Dates are a different story especially in a case like this where the actual number of dates per account are really quite small and won't ever get really big. In this case, the simplicity of outer joining to a virtual date table created by the Tally Table will normally outstripe the complex calculations of the other method. I say "normally" because someone like Paul White and his excellent handle on the internals of SQL Server could come along and smoke the Tally Table method.
--Jeff Moden
Change is inevitable... Change for the better is not.

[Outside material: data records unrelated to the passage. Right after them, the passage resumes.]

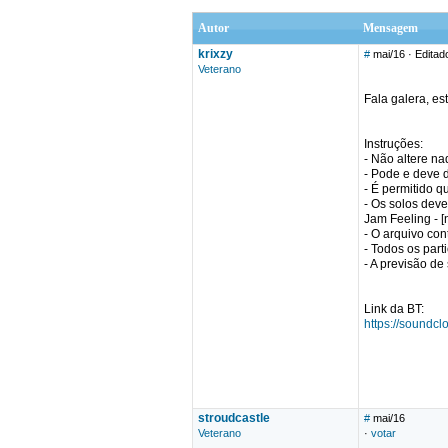
Autor
Mensagem
krixzy
#
mai/16
· Editad
Veterano
Fala galera, e
Instruções:
- Não altere na
- Pode e deve d
- É permitido q
- Os solos dev
Jam Feeling - [
- O arquivo co
- Todos os par
- A previsão de
Link da BT:
https://soundcl
stroudcastle
#
mai/16
Veterano
·
votar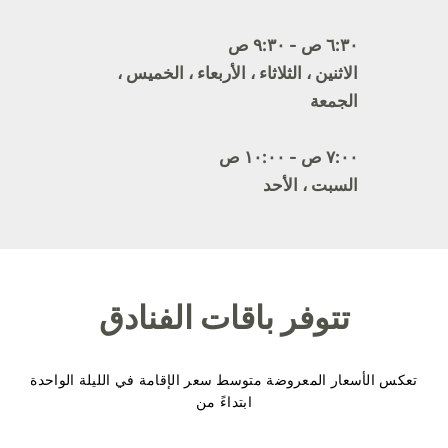
٦:٣٠ ص - ٩:٣٠ ص
الاثنين ، الثلاثاء ، الأربعاء ، الخميس ،
الجمعة
٧:٠٠ ص - ١٠:٠٠ ص
السبت ، الأحد
تتوفر باقات الفنادق
تعكس الأسعار المعروضة متوسط سعر الإقامة في الليلة الواحدة
ابتداءً من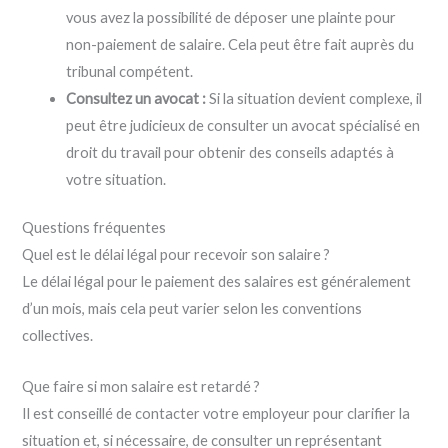
vous avez la possibilité de déposer une plainte pour
non-paiement de salaire. Cela peut être fait auprès du
tribunal compétent.
Consultez un avocat :
Si la situation devient complexe, il
peut être judicieux de consulter un avocat spécialisé en
droit du travail pour obtenir des conseils adaptés à
votre situation.
Questions fréquentes
Quel est le délai légal pour recevoir son salaire ?
Le délai légal pour le paiement des salaires est généralement
d’un mois, mais cela peut varier selon les conventions
collectives.
Que faire si mon salaire est retardé ?
Il est conseillé de contacter votre employeur pour clarifier la
situation et, si nécessaire, de consulter un représentant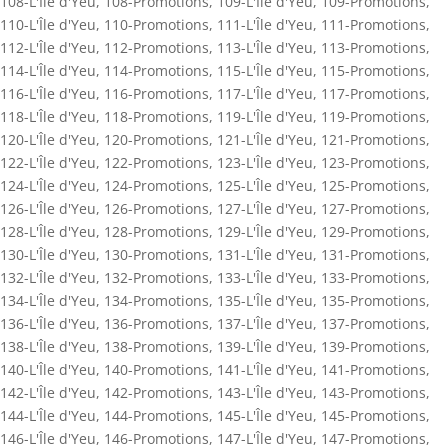
108-L'Île d'Yeu
,
108-Promotions
,
109-L'Île d'Yeu
,
109-Promotions
,
110-L'Île d'Yeu
,
110-Promotions
,
111-L'Île d'Yeu
,
111-Promotions
,
112-L'Île d'Yeu
,
112-Promotions
,
113-L'Île d'Yeu
,
113-Promotions
,
114-L'Île d'Yeu
,
114-Promotions
,
115-L'Île d'Yeu
,
115-Promotions
,
116-L'Île d'Yeu
,
116-Promotions
,
117-L'Île d'Yeu
,
117-Promotions
,
118-L'Île d'Yeu
,
118-Promotions
,
119-L'Île d'Yeu
,
119-Promotions
,
120-L'Île d'Yeu
,
120-Promotions
,
121-L'Île d'Yeu
,
121-Promotions
,
122-L'Île d'Yeu
,
122-Promotions
,
123-L'Île d'Yeu
,
123-Promotions
,
124-L'Île d'Yeu
,
124-Promotions
,
125-L'Île d'Yeu
,
125-Promotions
,
126-L'Île d'Yeu
,
126-Promotions
,
127-L'Île d'Yeu
,
127-Promotions
,
128-L'Île d'Yeu
,
128-Promotions
,
129-L'Île d'Yeu
,
129-Promotions
,
130-L'Île d'Yeu
,
130-Promotions
,
131-L'Île d'Yeu
,
131-Promotions
,
132-L'Île d'Yeu
,
132-Promotions
,
133-L'Île d'Yeu
,
133-Promotions
,
134-L'Île d'Yeu
,
134-Promotions
,
135-L'Île d'Yeu
,
135-Promotions
,
136-L'Île d'Yeu
,
136-Promotions
,
137-L'Île d'Yeu
,
137-Promotions
,
138-L'Île d'Yeu
,
138-Promotions
,
139-L'Île d'Yeu
,
139-Promotions
,
140-L'Île d'Yeu
,
140-Promotions
,
141-L'Île d'Yeu
,
141-Promotions
,
142-L'Île d'Yeu
,
142-Promotions
,
143-L'Île d'Yeu
,
143-Promotions
,
144-L'Île d'Yeu
,
144-Promotions
,
145-L'Île d'Yeu
,
145-Promotions
,
146-L'Île d'Yeu
,
146-Promotions
,
147-L'Île d'Yeu
,
147-Promotions
,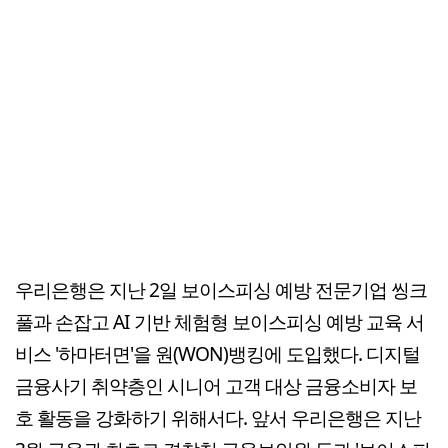
우리은행은 지난 2일 보이스피싱 예방 전문기업 씽크
풀과 손잡고 AI 기반 체험형 보이스피싱 예방 교육 서
비스 '하마터면'을 원(WON)뱅킹에 도입했다. 디지털
금융사기 취약층인 시니어 고객 대상 금융소비자 보
호 활동을 강화하기 위해서다. 앞서 우리은행은 지난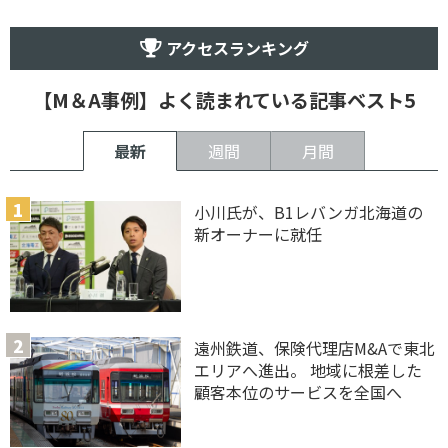
アクセスランキング
【M＆A事例】よく読まれている記事ベスト5
最新
週間
月間
小川氏が、B1レバンガ北海道の
新オーナーに就任
遠州鉄道、保険代理店M&Aで東北
エリアへ進出。 地域に根差した
顧客本位のサービスを全国へ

November 17, 2010 at 7:26 am
GrassHopper: What version of SQL are we dealing with?
Wayne
Microsoft Certified Master: SQL Server 2008
Author - SQL Server T-SQL Recipes
November 17, 2010 at 4:13 pm
I'm using SQL 2008.
November 17, 2010 at 4:56 pm
Grasshopper, just FYI, this does a LOT more than gapcheck. Also this doesn't seem that horribly painful, cursor optimization techniques shouldn't be necessary here.
Any chance we can see the DDL and indexes on as_all_division_coupons_sample and as_offer_dates? Your problem here looks to be index control more than query effectiveness. I'd love to see the estimated .SQLPLAN for the first query, too (at 24+ hours obviously don't try to get the actual).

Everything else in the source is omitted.